Usea Dynamics was founded in 1958, shortly after the formation of the Federation of Central Usea, as a government-subsidized military aerospace firm in conjunction with Osea. Its first major contract was the OADF's and OMDF's TFX program to produce both an Air Force fighter-bomber and Navy carrierborne interceptor based on the same airframe. Its F-111A proposal for the OADF and FCUAF is generally looked upon as a competent strike aircraft for its time and saw moderate export success, but the same cannot be said of the F-111B naval craft. The F-111 was simply too heavy of a plane for carrier operations, and Usea Dynamic's attempts at adapting it for that role were in vain, leading only to budget and deadline overruns. The OMDF withdrew from the project in favor of Calverton's F-14 Tomcat, and while the FCU government funded the F-111B for several more years, it too eventually gave in and let the project die.

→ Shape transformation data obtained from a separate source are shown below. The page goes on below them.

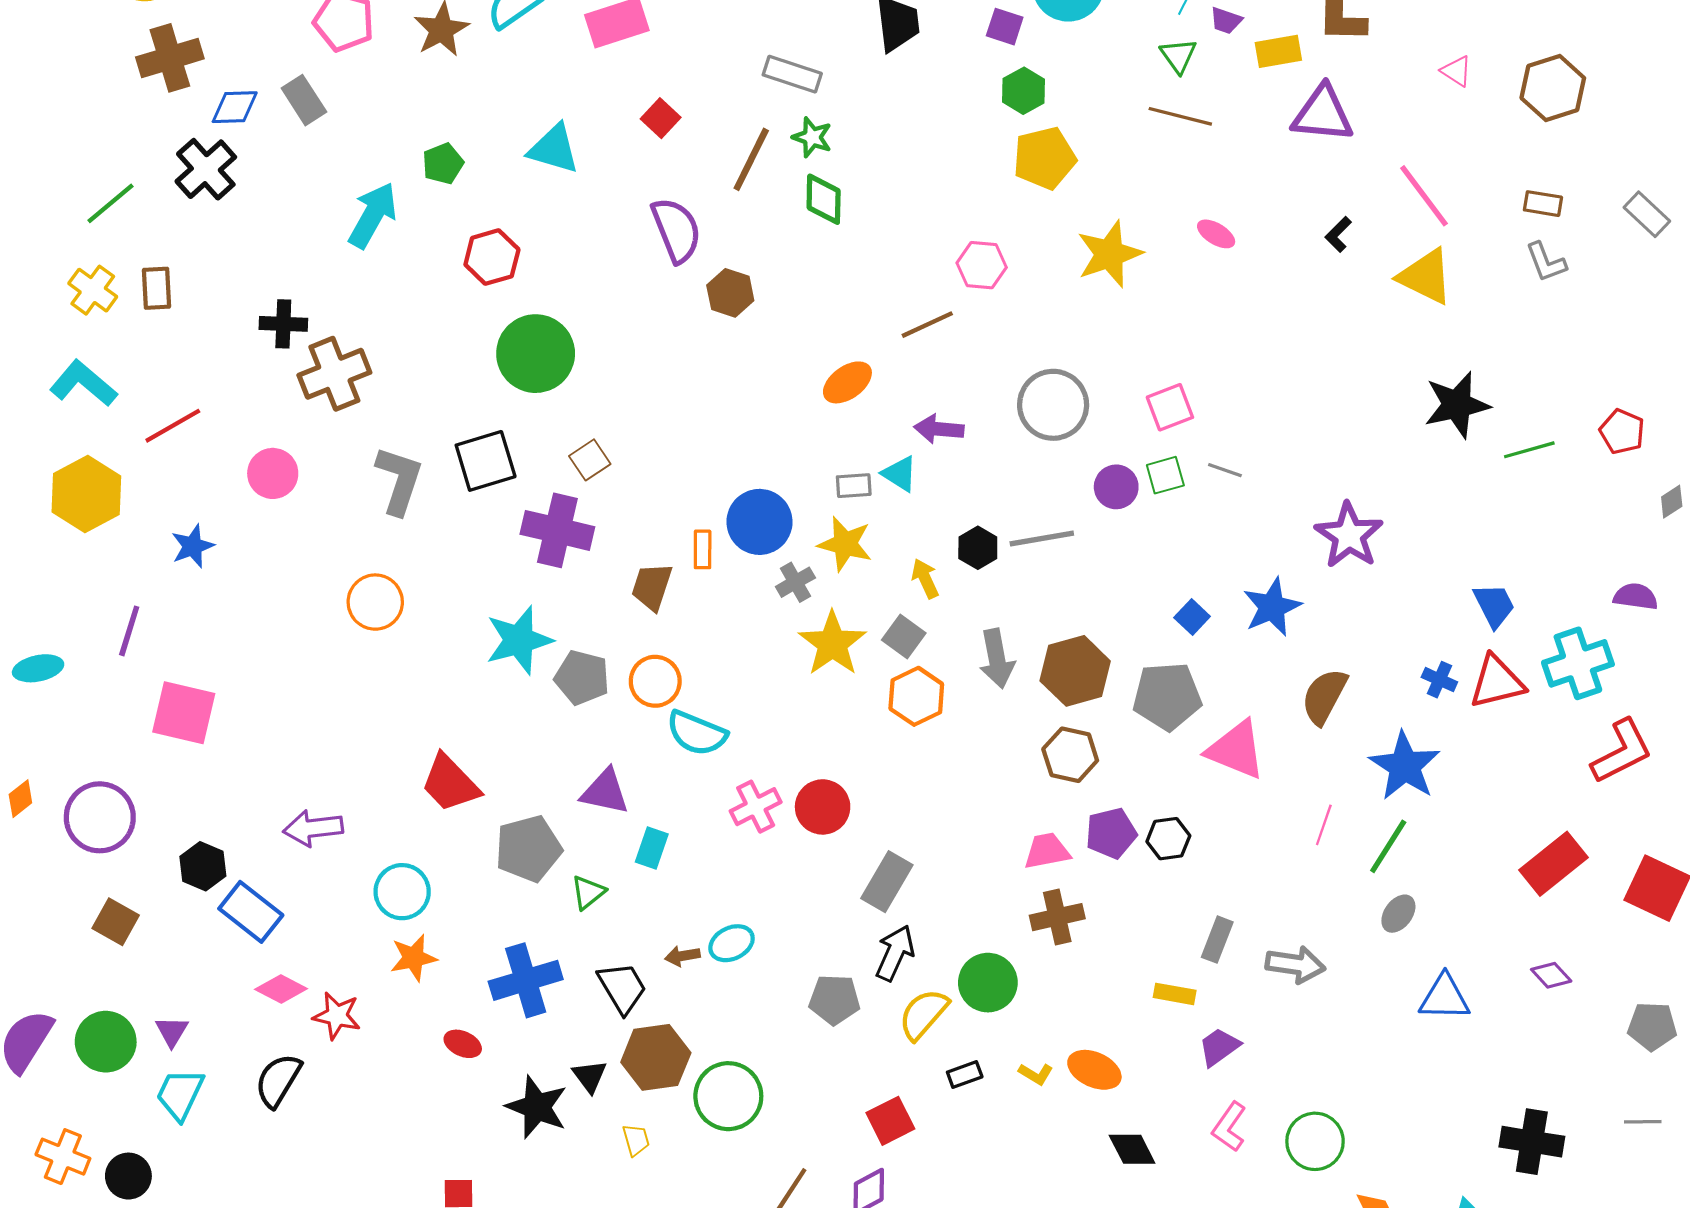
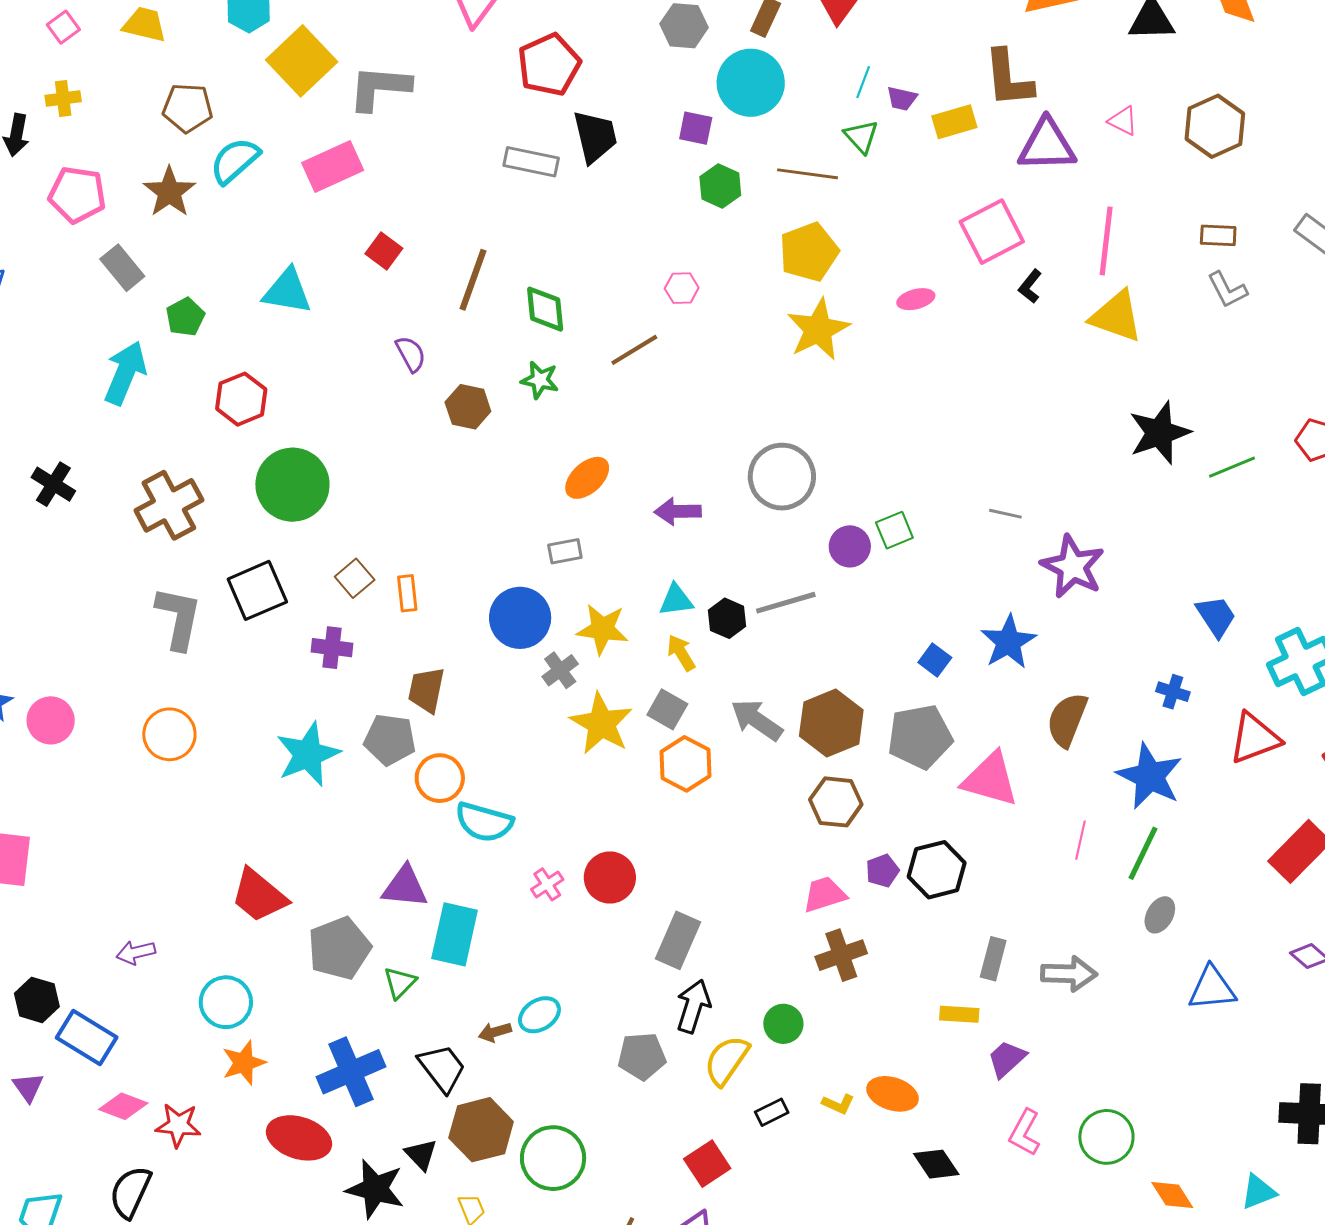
gray rectangle: (792, 74) -> (531, 162), moved
gray rectangle: (304, 100) -> (122, 268), moved
purple triangle: (1323, 114) -> (1047, 145), moved
brown line: (1180, 116) -> (808, 174), moved
green star: (812, 137) -> (540, 380), moved
yellow pentagon: (1044, 158) -> (809, 252), moved
pink line: (1424, 196) -> (1106, 241), turned 50
purple semicircle: (676, 230) -> (411, 354), size x0.6
pink ellipse: (1216, 234) -> (916, 299), turned -39
pink hexagon: (982, 265) -> (682, 288), moved, size x0.7
black cross: (283, 324) -> (53, 484), turned 36
brown line: (927, 325) -> (634, 350), moved
brown cross: (334, 374) -> (169, 505), moved
pink square: (1170, 407) -> (992, 232), moved, size x1.4
gray line: (1225, 470) -> (1005, 514), moved
pink circle: (273, 473) -> (51, 720), moved
cyan triangle: (900, 474) -> (676, 600), moved, turned -33
gray rectangle: (854, 486) -> (565, 551), moved
purple cross: (557, 530) -> (332, 648), size x0.6
orange rectangle: (703, 549) -> (407, 593), moved
gray arrow: (997, 659) -> (757, 720), turned 142
gray pentagon: (582, 678) -> (390, 740), moved
red triangle: (1497, 682) -> (1255, 738), moved
pink cross: (756, 807) -> (547, 884), size x0.7
purple arrow: (313, 828) -> (136, 952), size x0.7
purple pentagon: (1111, 833) -> (882, 871), size x0.7
black hexagon: (1168, 839) -> (937, 870), size x1.4
cyan rectangle: (652, 848) -> (455, 934), size x1.6
green circle: (988, 983) -> (783, 1024), size x0.7
purple triangle: (172, 1031) -> (28, 1087), moved
red ellipse: (463, 1044) -> (299, 1138), size x1.8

Usea Dynamics' next aerospace contract was much more lucrative, when its YF-16 Fighting Falcon won the Lightweight Fighter contract over the Northwood YF-17 Cobra in the late 60s. Although it was developed in partnership with Lawhead, the OADF alone ordered over 2,000 airframes, and Usea Dynamics profited greatly over the next several decades as the F-16 became a mainstay of Western arsenals. When it offered the F-16C variant EASA attempted to compete with the X-01 Basilisk, but this was quickly shot down as potential customers had grown accustomed to operating the Fighting Falcon. The F-16's consistent successes overshadowed the next major contract lost by Usea Dynamics when the UH-9 Chippewa and SH-9 Seagull were purchased by the Osean military rather than the UH-60 Blackhawk and SH-60 Seahawk.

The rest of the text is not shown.